Ne fa fede, tra l’altro, l’uso di un termine come «miracolo» (che compare qui per la prima volta
nella Vita nuova). Il «miracolo» consiste nella capacità, propria di Beatrice e di nessun’altra donna,
di creare le condizioni della “gentilezza” anche là dove esse non sussistano per natura. La figura di
Beatrice si presenta dunque (nella prospettiva del poeta e non più solo in quella del narratore) come
dotata di attributi che sono propri di Cristo e capace di compiere azioni “miracolose” nel preciso
senso che esse non sono spiegabili secondo leggi naturali.

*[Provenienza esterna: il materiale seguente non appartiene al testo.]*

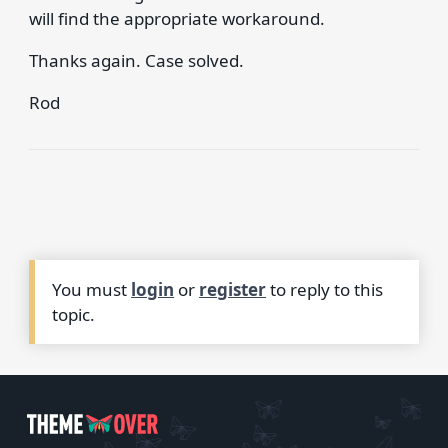
will find the appropriate workaround.
Thanks again. Case solved.
Rod
You must
login
or
register
to reply to this
topic.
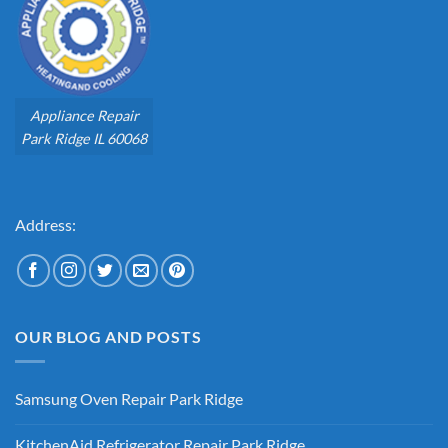
Appliance Repair
Park Ridge IL 60068
Address:
OUR BLOG AND POSTS
Samsung Oven Repair Park Ridge
No
Comments
KitchenAid Refrigerator Repair Park Ridge
on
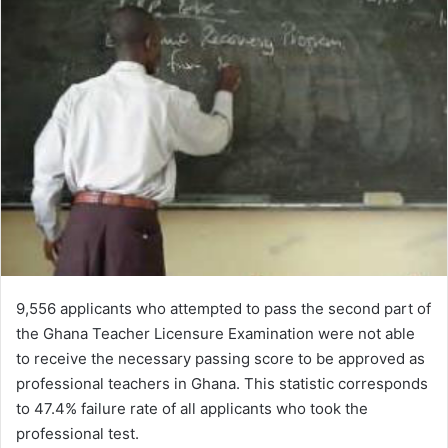
9,556 applicants who attempted to pass the second part of
the Ghana Teacher Licensure Examination were not able
to receive the necessary passing score to be approved as
professional teachers in Ghana. This statistic corresponds
to 47.4% failure rate of all applicants who took the
professional test.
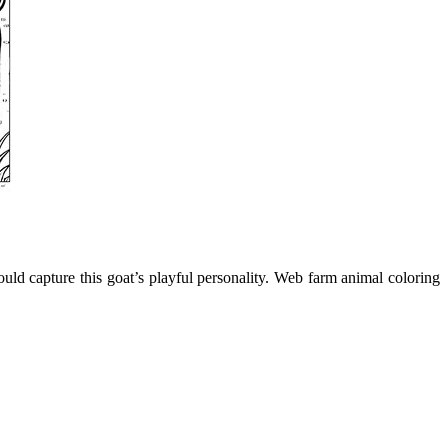
uld capture this goat’s playful personality. Web farm animal coloring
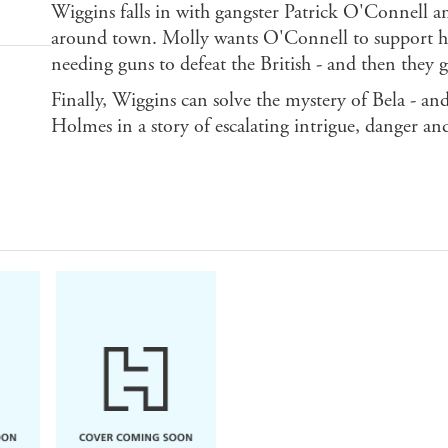
Wiggins falls in with gangster Patrick O'Connell and
around town. Molly wants O'Connell to support her 
needing guns to defeat the British - and then they 
Finally, Wiggins can solve the mystery of Bela - an
Holmes in a story of escalating intrigue, danger an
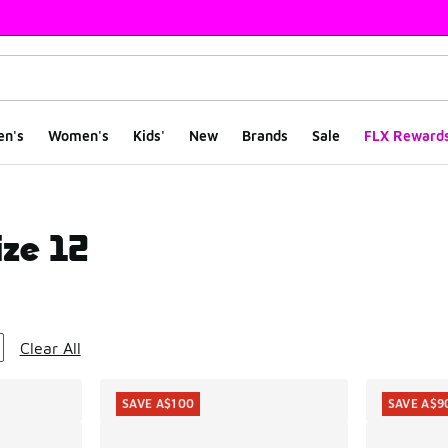
en's
Women's
Kids'
New
Brands
Sale
FLX Reward
ize 12
ts
Clear All
SAVE A$100
SAVE A$9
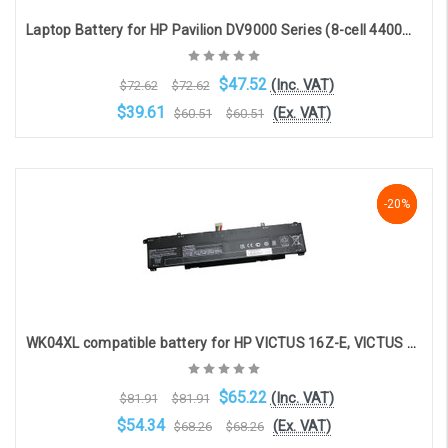
Laptop Battery for HP Pavilion DV9000 Series (8-cell 4400mAh 14.8v )
$47.52
(Inc. VAT)
$72.62
$72.62
$39.61
(Ex. VAT)
$60.51
$60.51
OOS. Contact sales@laptopbattery.co.uk / 01252 854411
-20%
-20%
-20%
WK04XL compatible battery for HP VICTUS 16Z-E, VICTUS 16T-D, VICTUS 15Z-FB, VICTUS 16-S, VICTUS 16-R, VICTUS 16-E, VICTUS 16-D (70.07Wh, 15.4V, 4323mAh)
$65.22
(Inc. VAT)
$81.91
$81.91
$54.34
(Ex. VAT)
$68.26
$68.26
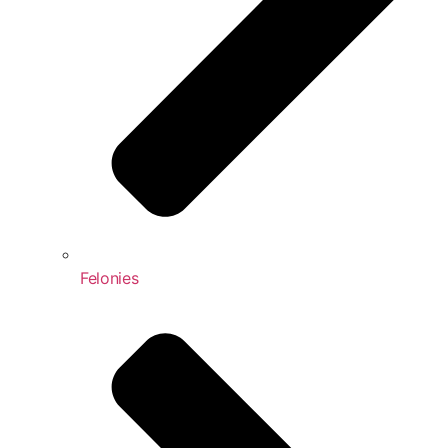
Felonies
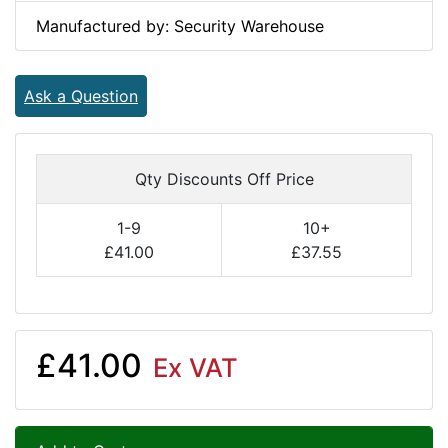
Manufactured by: Security Warehouse
Ask a Question
Qty Discounts Off Price
1-9
10+
£41.00
£37.55
£41.00
Ex VAT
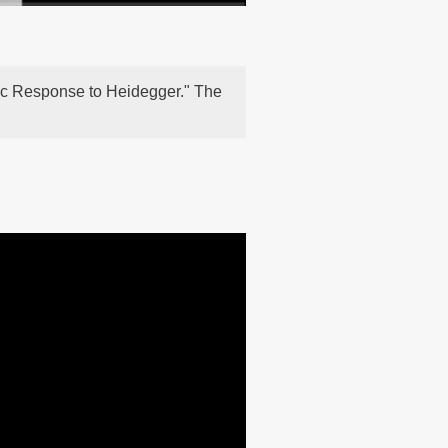
stic Response to Heidegger." The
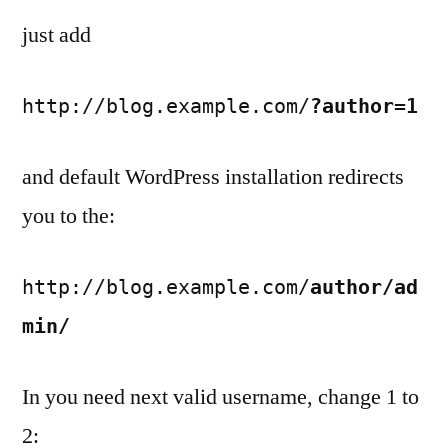
just add
http://blog.example.com/
?author=1
and default WordPress installation redirects
you to the:
http://blog.example.com/
author/ad
min/
In you need next valid username, change 1 to
2:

In questo contesto il poeta insiste, nella
seconda terzina, sull’ineffabilità degli effetti prodotti dal sorriso di Beatrice: essi non sono dicibili e
non possono neanche essere ricordati («mente», come del resto lo stesso Dante chiarisce nella
“divisione” del sonetto che non abbiamo riportato, ha il consueto significato tecnico di “memoria”).

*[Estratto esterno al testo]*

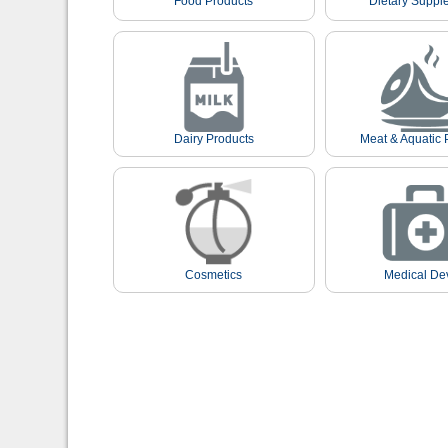
Food Products
Dietary Suppl
Dairy Products
Meat & Aquatic 
Cosmetics
Medical De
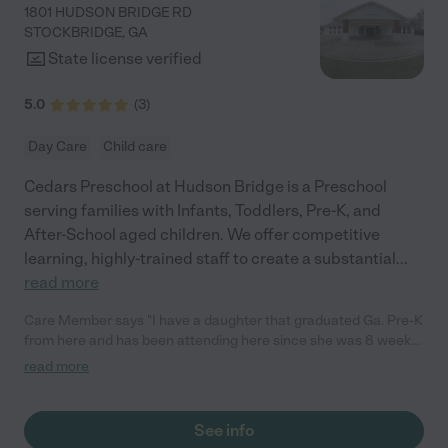
1801 HUDSON BRIDGE RD
STOCKBRIDGE
,
GA
State license verified
5.0
(
3
)
Day Care
Child care
Cedars Preschool at Hudson Bridge is a Preschool
serving families with Infants, Toddlers, Pre-K, and
After-School aged children. We offer competitive
learning, highly-trained staff to create a substantial
...
read more
Care Member says "I have a daughter that graduated Ga. Pre-K
from here and has been attending here since she was 8 weeks
old. The teachers and staff have been nothing but amazing. I
read more
feel relived that my daughter is safe, being educated, making
friends and felt cared for. I also love the fact that since we have
been there, we have made special relationships with other
See info
families, helped find &amp; give resources to other families and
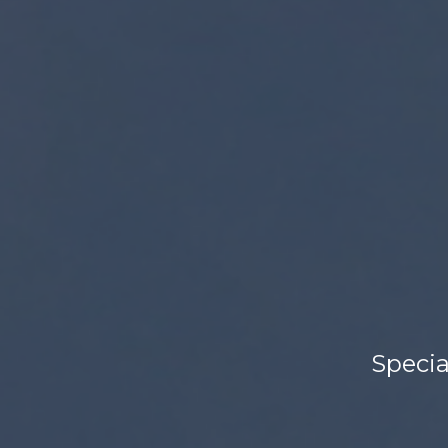
Specia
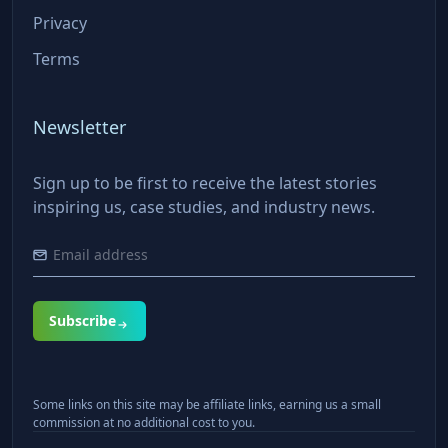
Privacy
Terms
Newsletter
Sign up to be first to receive the latest stories
inspiring us, case studies, and industry news.
Subscribe
Some links on this site may be affiliate links, earning us a small
commission at no additional cost to you.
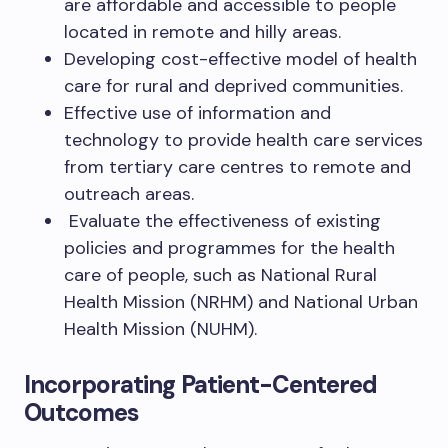
are affordable and accessible to people
located in remote and hilly areas.
Developing cost-effective model of health
care for rural and deprived communities.
Effective use of information and
technology to provide health care services
from tertiary care centres to remote and
outreach areas.
Evaluate the effectiveness of existing
policies and programmes for the health
care of people, such as National Rural
Health Mission (NRHM) and National Urban
Health Mission (NUHM).
Incorporating Patient-Centered
Outcomes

Dante recupera qui temi più propriamente cavalcantiani (come l’ineffabilità della bellezza
femminile e l’incapacità della «mente» di comprenderla [E7]). Ma completamente diversi sono i
presupposti filosofici della lirica dantesca. Lo testimonia, tra l’altro, il nuovo significato che egli
conferisce a un termine quanto mai tradizionale della lirica amorosa come il «sospira» di v. 5, che
non è qui connesso con un generico turbamento da parte dell’amante, ma con la coscienza, che
nasce nell’animo del peccatore, della propria imperfezione spirituale. I materiali della lirica cortese
si fondono dunque con quelli della cultura cristiana, con i quali sono giunti a una sintesi organica
mai raggiunta dagli autori precedenti.